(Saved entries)
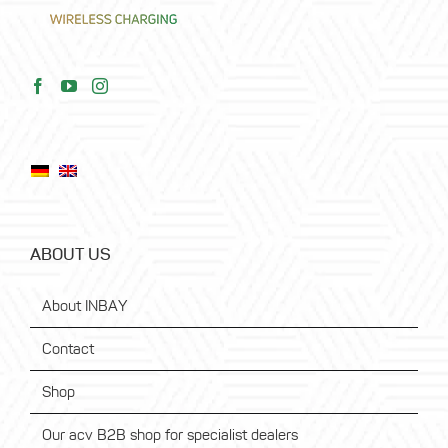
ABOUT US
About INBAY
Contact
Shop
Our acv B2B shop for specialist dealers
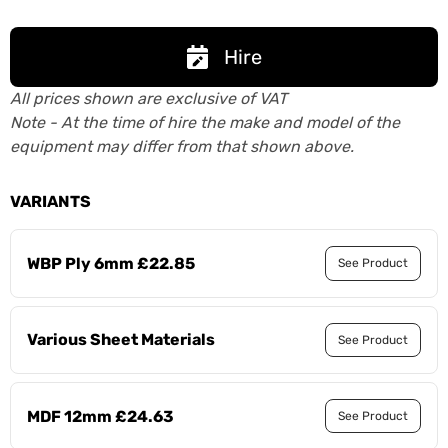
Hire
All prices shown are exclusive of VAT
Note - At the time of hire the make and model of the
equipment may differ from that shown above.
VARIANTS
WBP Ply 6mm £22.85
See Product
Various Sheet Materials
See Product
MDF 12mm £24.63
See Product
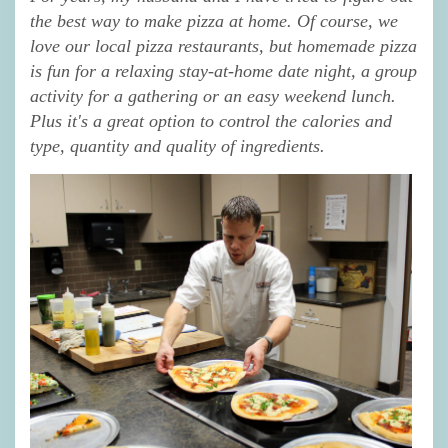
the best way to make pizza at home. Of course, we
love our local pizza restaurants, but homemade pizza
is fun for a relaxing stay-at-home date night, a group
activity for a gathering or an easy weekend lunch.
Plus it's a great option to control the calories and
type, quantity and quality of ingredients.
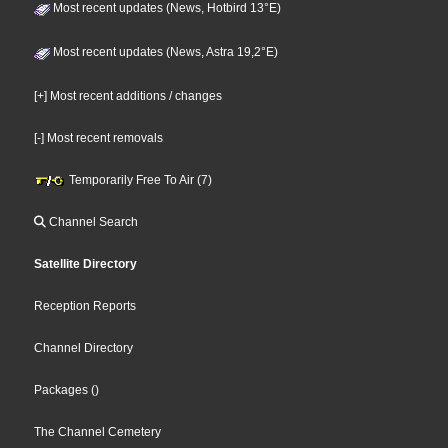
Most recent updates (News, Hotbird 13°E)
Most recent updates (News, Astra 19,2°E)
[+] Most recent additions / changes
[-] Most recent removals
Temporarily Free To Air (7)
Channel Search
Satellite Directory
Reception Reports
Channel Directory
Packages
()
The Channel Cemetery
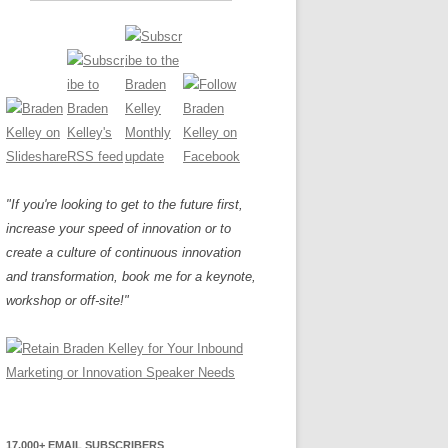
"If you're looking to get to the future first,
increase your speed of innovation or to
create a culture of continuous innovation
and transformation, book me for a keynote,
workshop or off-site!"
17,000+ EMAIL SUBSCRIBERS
* * *
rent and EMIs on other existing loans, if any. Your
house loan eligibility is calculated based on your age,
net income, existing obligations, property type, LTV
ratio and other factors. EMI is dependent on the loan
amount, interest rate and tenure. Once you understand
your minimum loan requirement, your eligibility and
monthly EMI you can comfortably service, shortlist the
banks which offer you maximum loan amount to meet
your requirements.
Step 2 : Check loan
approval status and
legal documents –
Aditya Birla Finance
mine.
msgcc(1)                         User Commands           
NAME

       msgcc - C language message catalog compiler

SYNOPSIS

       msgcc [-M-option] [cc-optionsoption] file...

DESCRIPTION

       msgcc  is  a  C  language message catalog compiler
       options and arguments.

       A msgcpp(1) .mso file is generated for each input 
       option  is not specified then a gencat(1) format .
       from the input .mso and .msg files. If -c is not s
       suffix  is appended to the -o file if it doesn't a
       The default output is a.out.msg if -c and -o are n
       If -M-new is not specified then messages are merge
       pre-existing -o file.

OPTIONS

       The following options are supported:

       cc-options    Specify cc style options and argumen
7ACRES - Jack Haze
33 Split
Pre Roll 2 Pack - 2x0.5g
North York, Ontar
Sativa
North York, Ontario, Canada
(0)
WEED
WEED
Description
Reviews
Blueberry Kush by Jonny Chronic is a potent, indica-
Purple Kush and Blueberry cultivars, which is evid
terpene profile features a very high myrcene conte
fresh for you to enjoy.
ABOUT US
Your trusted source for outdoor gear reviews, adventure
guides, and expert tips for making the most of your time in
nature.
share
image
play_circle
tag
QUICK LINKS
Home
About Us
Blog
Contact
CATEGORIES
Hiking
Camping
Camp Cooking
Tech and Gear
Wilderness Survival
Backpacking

▶ **Exercise prompt**
Every line above in which the word "compiler" occurs needs to be copied.

▶ **Written answer**
       msgcc - C language message catalog compiler
       msgcc  is  a  C  language message catalog compiler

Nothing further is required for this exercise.